Do we need to? Has this become a bottle neck performance wise?

If not, don't care, lets spend time building a better product where it actually matters.

 

While I completely agree with that, I think main purpose of that excercise is to identify that developer know what performance limits of that code are.

I mean, You don't have to worry about performance issues when your devs are delivering optimized code by default, while avoiding premature optimizations :)

 

Of course, if they answer with "Lets assume that yes it has become/will become a bottle neck", then I would do my best to optimize.

 

^^^^ This ^^^^

Users don't care how a product is built. They care what the product is and that it solves their problems.

 

And this extends beyond programming

Hows the marketing?
Hows user retention?
Is it actually solving the target group's problem?

You can have the most efficient and well engineered product but if no one knows about it or it isn't solving their problem, none of that matters

 

OK, now I'm curious: Does the ECMA standard actually guarantee Θ(n) time complexity for instantiation of a Set from an arbitrary Array?

I could easily see all the implementations happening to have Θ(n) time complexity for it, but unless the standard says that it always will be, you can't really say it's Θ(n) without specifying an implementation.

 

So the first method is Θ(n log(n)), Mozilla and Google's implementations are a Merge Sort and Timsort respectively.

As for the the ECMA standard for a Set, internally they're recommended to use hash tables (or something similar). Insertion in hash tables run at Θ(1), so an array of n elements would reasonably be Θ(n).

 

Well yes, but worst case of hash tables is linear. If you don't mind the space you can create an auxiliar array and mark the positions. This is the "same" idea used in the hash table but it guarantees a O(n) solution.

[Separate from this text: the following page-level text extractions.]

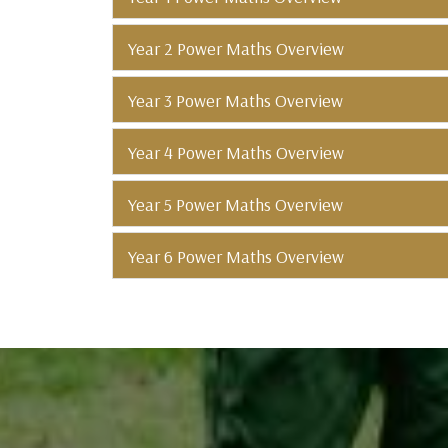
Year 2 Power Maths Overview
Year 3 Power Maths Overview
Year 4 Power Maths Overview
Year 5 Power Maths Overview
Year 6 Power Maths Overview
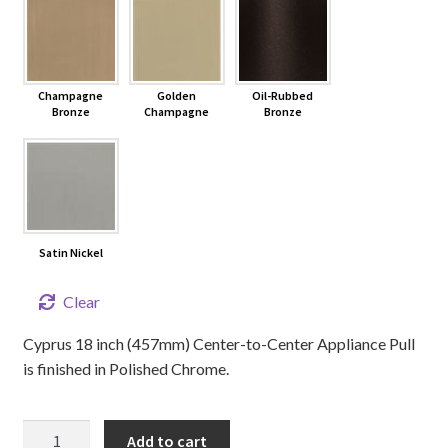
Champagne
Golden
Oil-Rubbed
Bronze
Champagne
Bronze
Satin Nickel
Clear
Cyprus 18 inch (457mm) Center-to-Center Appliance Pull
is finished in Polished Chrome.
18"
Add to cart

This solution requires O(n) extra space complexity, but hash table in worst case is also O(n) ( when all numbers are different)

 

Good point, the fact that it's built-in doesn't necessarily mean faster.

 

Great idea for an article. It's a good reminder that interviewers may want to drill down into a question. Just FYI, the original function is O(n log(n) + n) which is O(n log(n)). It isn't O(n). So your second version is actually quite a bit faster. Also, big-theta (Θ) is different from big-oh.

 

You're right, it's been a while since I've had to do time complexity, I'll update it.

 

I had to double-check myself that n log(n) is higher order than n :)

 

You can do it with less code, the parenthesis can be omitted here. :P

const duplicateCheck = a => new Set(a).size !== a.length;
 

If you are going to assume a is an array, then you could even use !=.

 

Haha, I thought so too. And I guess we could use let instead of const since it's one letter less.

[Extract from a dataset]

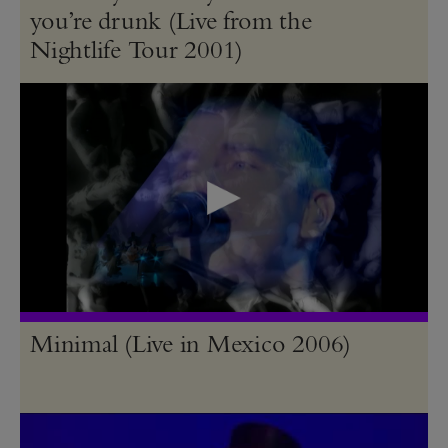
you’re drunk (Live from the
Nightlife Tour 2001)
Minimal (Live in Mexico 2006)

const duplicateCheck = a => a.length - new Set(a).size;

Shorter and more useful since it returns the number of duplicates

const duplicateCount = a => a.length - new Set(a).size;

And now with a meaningful name. Because, what does duplicateCheck mean, that is has, or does not have duplicates. For the boolean version hasDuplicates would be the better name.

 

I really like one-liners, reminds me of how fun it was working with Perl way back when :-)

Here's one that I came up with a couple of days ago:
How to convert RGB values to a capitalised hex string? Mind you that valid decimal values for RGB are 0 - 255. Any values that fall out of that range must be rounded to the closest valid value.

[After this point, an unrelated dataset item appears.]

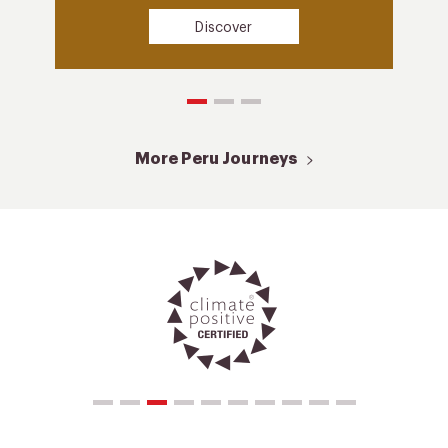
Discover
More Peru Journeys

const rgb = (r, g, b) => Buffer.from(new Uint8ClampedArray([r, g, b])).toString('hex').toUpperCase()
 

Golfed, but less checking:

const rgb = (...a) => Buffer.from(new Uint8ClampedArray(a)).toString('hex').toUpperCase()
 

Nice one! Here's a list I made a few months back: dev.to/jpantunes/js-warmup-exercis...

On a second look, your version only shaves off 2 characters and introduces a possible bug imho because you don't control how many parameters are passed to the function, so calling it either less or more than 3 values it will output a wrong value, right?

 

I love the "FP" (Functional Programming) style enhancements that have been added to Javascript and various other programming languages ... whenever I see a chance to replace an old-fashioned loop with a more concise map-filter-reduce construct I'm not hesitating to do so.

 

Great stuff, I might ask the interviewer "what is the reason for it?", "May i know In what area for this piece of code will be used?" to buy yourself time to think and help to understand the question better instead of just doing what you are told?

 

It's always important to try to extract as much info about the problem you're solving for. I agree with that.

 

Clickbait title, you show the solution in the header image and make it look like this should be shortened.

 

Haha, true. Honestly coming up with titles is hard 😅. Buuut that's the solution to the question, which I guess requires you to click and read the article to see...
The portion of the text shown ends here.